I posted earlier about the opposing opinions on the Harriet Miers nomination that I get from my morning and afternoon commute. Laura Ingraham opposes the nomination, and Hugh Hewitt supports the nomination.
When President Bush first made the announcement, I was stunned. Disappointed. Clueless. She wasn't one of the names on "short list" of everyone in the know. Laura (who is an attorney and who clerked for Supreme Court Justice Clarence Thomas) and Hugh (who is a Constitutional Law professor at Chapman University Law School) both had very similar short lists that included Michael Luttig and Michael McConnell. On the day of the nomination, however, it became very clear that Laura and Hugh were headed in opposite directions about the worthiness of Harriet Miers.
I remained hopelessly undecided.
Until this past Thursday.
I've listened to Laura and Hugh on the radio for the past couple weeks, listened to the guests they had on their shows to talk about the nomination and the nominee, and read the arguments on both sides of the question. It wasn't until Thursday on my drive to work that I realized I had left the ranks of the undecided. Laura was talking against the nomination, and I turned my car radio off, because I couldn't listen anymore.
When Laura was coming back from a break, they played a sound clip from a debate between Justice Scalia and Justice Breyer. Scalia was telling Breyer that Breyer only selected those decisions made by international courts that supported Breyer's views and ignored the others.
When Laura started talking about the Miers nomination, she quoted John Fund, Bill Kristol, and other opponents of Miers. But she didn't mention Fred Barnes, Hugh Hewitt, Ken Starr, or Jay Sekulow, all of whom support the Miers nomination. She was doing exactly the same picking and choosing that she criticized Breyer of doing when she played the Scalia/Breyer debate sound bite.
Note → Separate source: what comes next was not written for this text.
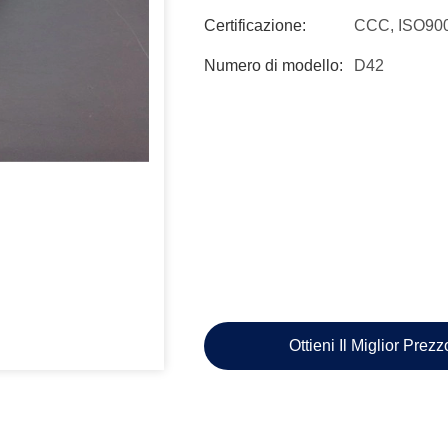
Certificazione:
CCC, ISO90
Numero di modello:
D42
Ottieni Il Miglior Prez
In the end, I found Hugh's arguments more compelling. Constitutional law is not rocket science. The Constitution is short and quickly read--even with all those ammendments--and it's fairly easy to understand. Since conservatives are looking for an originalist or a strict constructionist (someone who will look to the Constitution itself and not make stuff up that the Constitution doesn't say), then we don't need a nominee who has spent his or her entire career analyzing the kind of constitutional case law that determines that localized endangered toads threatened by a housing development somehow fall under the interstate commerce provisions of the Constitution.
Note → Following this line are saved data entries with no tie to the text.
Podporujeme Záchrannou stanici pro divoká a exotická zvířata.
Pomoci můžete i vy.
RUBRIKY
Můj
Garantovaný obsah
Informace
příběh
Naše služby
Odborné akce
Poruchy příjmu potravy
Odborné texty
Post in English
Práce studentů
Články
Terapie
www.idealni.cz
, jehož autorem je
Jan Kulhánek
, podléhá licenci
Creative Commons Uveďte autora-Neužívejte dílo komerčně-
Since the Constitution isn't that hard, and the constitutional legal establishment is starting to sound like they're suffering from some intellectual inbreeding, now seems like as good a time as any for some fresh blood to be introduced into the "family." Provided that the fresh blood is sharp and capable. Hugh has posted emails and links to blogs that have spelled out the stellar qualities of Harriet Miers. Here's just one of those posts.
It seems to me, based on the instantaneous reaction against Miers' nomination, followed still by relentless opposition, that Laura and her fellow opponents are pouting over not having got their way. They knew who they wanted (Luttig or McConnell or Owens or Jones) and they didn't get it and they're looking for justification for their anger.
If their opposition came after the hearings, then I might give more weight to their arguments.
As it is, I would advise Laura and her friends to reread the Constitution. The last time I looked, it didn't give the power to nominate judges to the leading loyal members of the President's political party. The Constitution gave that power to the President alone, and he has exercised it.
So to paraphrase the title of a wonderful book, "Shut Up and Broadcast," Laura.